Some mathematical facts are true for no reason. They are accidental, lacking any cause or deeper meaning. This is an apparent attribute of any dynamical system which we try to model mathematically. And so are the facts of our chaotic environment which we call nature.

In our quest for understanding, we are becoming more and more aware of the complexity in seeking certainty in a world overladen with information. It isn't that there is too much information, it is the simple fact that we humans will never come to a point at understanding them.

Seeking patterns, forming algorithms and measuring their affects is a futile endeavor. Gödel's incompleteness theory, Shannon's mathematical theory of communication and Chaitin's path of incompleteness to chaos all show when observing the universe as is, it is impossible to come to an algorithm, a compression method or an encoding scheme to predict the next move or event.

Yet we humans are drawn to patterns willy-nilly. We invent elaborate tools and mind past data with a toothpick in order to predict and sniff out tendencies in the financial markets and social sciences so that we can make our next buck. Case:

Mirghaemi spent two years using Bayesian techniques to study how European bond markets responded to 3,077 separate releases of economic data between 2007 and 2008. She studied 1.6 million bond trades and figured out which pieces of news moved the markets more, and which ones analysts and traders were more likely to forecast poorly. "It made my eyesight like a double," she said. But Mirghaemi's research should now, in theory, allow traders, and trading algorithms, to position themselves better on an hour-by-hour basis. "It definitely makes money," she said.
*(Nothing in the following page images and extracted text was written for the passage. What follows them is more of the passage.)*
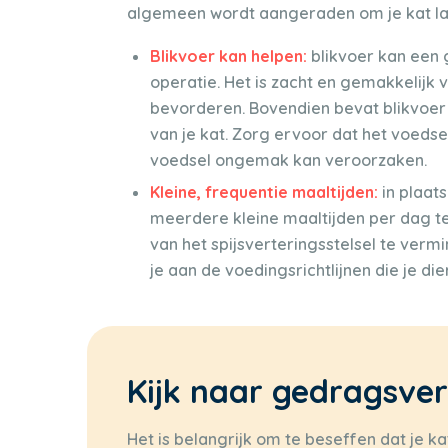
algemeen wordt aangeraden om je kat la
Blikvoer kan helpen:
blikvoer kan een 
operatie. Het is zacht en gemakkelijk 
bevorderen. Bovendien bevat blikvoer 
van je kat. Zorg ervoor dat het voeds
voedsel ongemak kan veroorzaken.
Kleine, frequentie maaltijden:
in plaat
meerdere kleine maaltijden per dag te
van het spijsverteringsstelsel te ver
je aan de voedingsrichtlijnen die je di
Kijk naar gedragsve
Het is belangrijk om te beseffen dat je 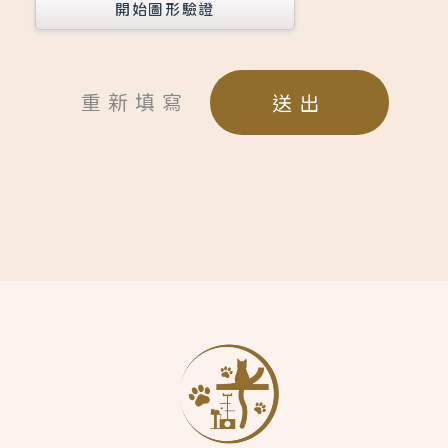
開始圖形驗證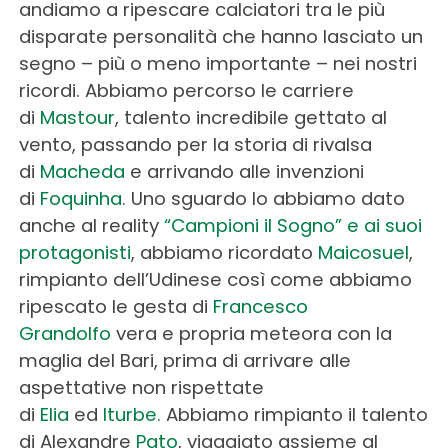
andiamo a ripescare calciatori tra le più
disparate personalità che hanno lasciato un
segno – più o meno importante – nei nostri
ricordi. Abbiamo percorso le carriere
di
Mastour
, talento incredibile gettato al
vento, passando per la storia di rivalsa
di
Macheda
e arrivando alle invenzioni
di
Foquinha
. Uno sguardo lo abbiamo dato
anche al reality
“Campioni il Sogno” e ai suoi
protagonisti
, abbiamo ricordato
Maicosuel
,
rimpianto dell’Udinese così come abbiamo
ripescato le gesta di
Francesco
Grandolfo
vera e propria meteora con la
maglia del Bari, prima di arrivare alle
aspettative non rispettate
di
Elia
ed
Iturbe.
Abbiamo rimpianto il talento
di Alexandre
Pato
, viaggiato assieme al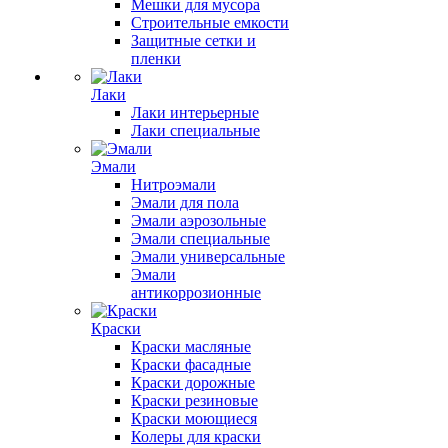
Мешки для мусора
Строительные емкости
Защитные сетки и
пленки
Лаки
Лаки интерьерные
Лаки специальные
Эмали
Нитроэмали
Эмали для пола
Эмали аэрозольные
Эмали специальные
Эмали универсальные
Эмали
антикоррозионные
Краски
Краски масляные
Краски фасадные
Краски дорожные
Краски резиновые
Краски моющиеся
Колеры для краски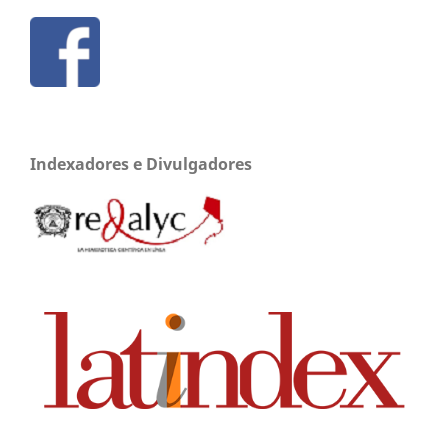
Indexadores e Divulgadores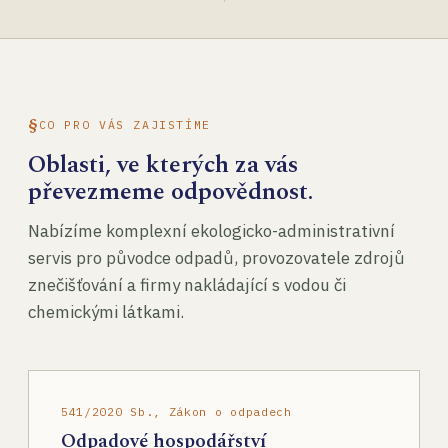
CO PRO VÁS ZAJISTÍME
Oblasti, ve kterých za vás
převezmeme odpovědnost.
Nabízíme komplexní ekologicko-administrativní
servis pro původce odpadů, provozovatele zdrojů
znečišťování a firmy nakládající s vodou či
chemickými látkami.
541/2020 Sb., Zákon o odpadech
Odpadové hospodářství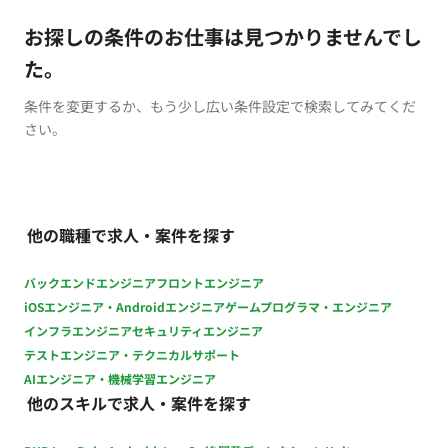
お探しの条件のお仕事は見つかりませんでし
た。
条件を変更するか、もう少し広い条件設定で検索してみてくだ
さい。
他の職種で求人・案件を探す
バックエンドエンジニア
フロントエンジニア
iOSエンジニア・Androidエンジニア
ゲームプログラマ・エンジニア
インフラエンジニア
セキュリティエンジニア
テストエンジニア・テクニカルサポート
AIエンジニア・機械学習エンジニア
他のスキルで求人・案件を探す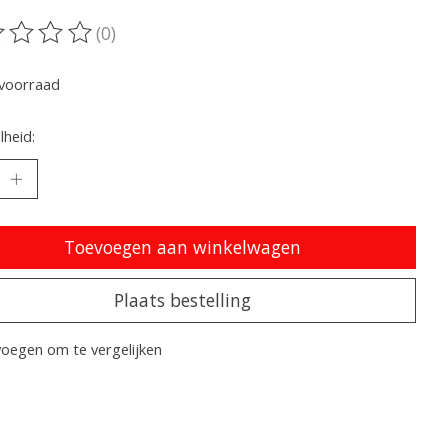
(0)
oordeling van dit product is
0
van de 5
voorraad
heid:
Toevoegen aan winkelwagen
Plaats bestelling
oegen om te vergelijken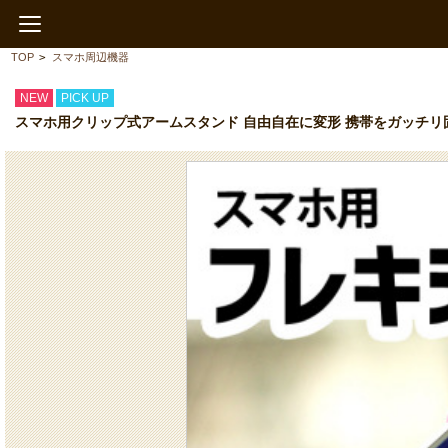
TOP
>
スマホ周辺機器
NEW
PICK UP
スマホ用クリップ式アームスタンド 自由自在に変形 携帯をガッチリ固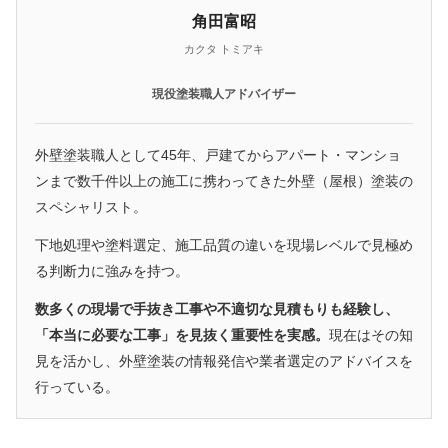
角田富昭
カクタ トミアキ
現役塗装職人アドバイザー
外壁塗装職人として45年、戸建てからアパート・マンショ
ンまで数千件以上の施工に携わってきた外壁（屋根）塗装の
スペシャリスト。
下地処理や塗料選定、施工品質の違いを現場レベルで見極め
る判断力に強みを持つ。
数多くの現場で手抜き工事や不適切な見積もりも経験し、
「本当に必要な工事」を見抜く重要性を実感。
現在はその知
見を活かし、外壁塗装の情報発信や業者選定のアドバイスを
行っている。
How much information is really in 3,077 separate releases of economic data and 1.6 million bond trades ? These data, we could argue, are points in time, a sequence of events which had not been able to be predicted - hence her research. Can these sequence of events be truly random? Mathematically, it is impossible to prove that a number is random. So physicists and mathematicians alike have relied on proving the opposite: that a number or sequence of events N are interesting i.e. non-random by finding an algorithm for N.

Even though most positive integers are uninteresting (i.e. Random).., you can never be sure, you can never prove it---although there may be a finite number of exceptions. But you can only prove it in a small number of cases. So most positive integers are uninteresting or algorithmically incompressible, but you can almost never be sure in individual cases, even though it's overwhelmingly likely.

I can imagine one could try to prove that a data point is random by brute force, by implementing every known algorithm in a computer and test it against these data sets. But what you would get is algorithms testing other algorithms. A paradox.  A recursive self looping nut.

But we are drawn to these 1.6 million bond trades because they seem to not exhibit total randomness. If they were redundant, meaning all trades had the same attributes, we would again claim that no information exists amongst the numbers. As Shannon proved, information is surprise. It is when in a sequence of events where the next occurrence appears as a surprise that we find value and information.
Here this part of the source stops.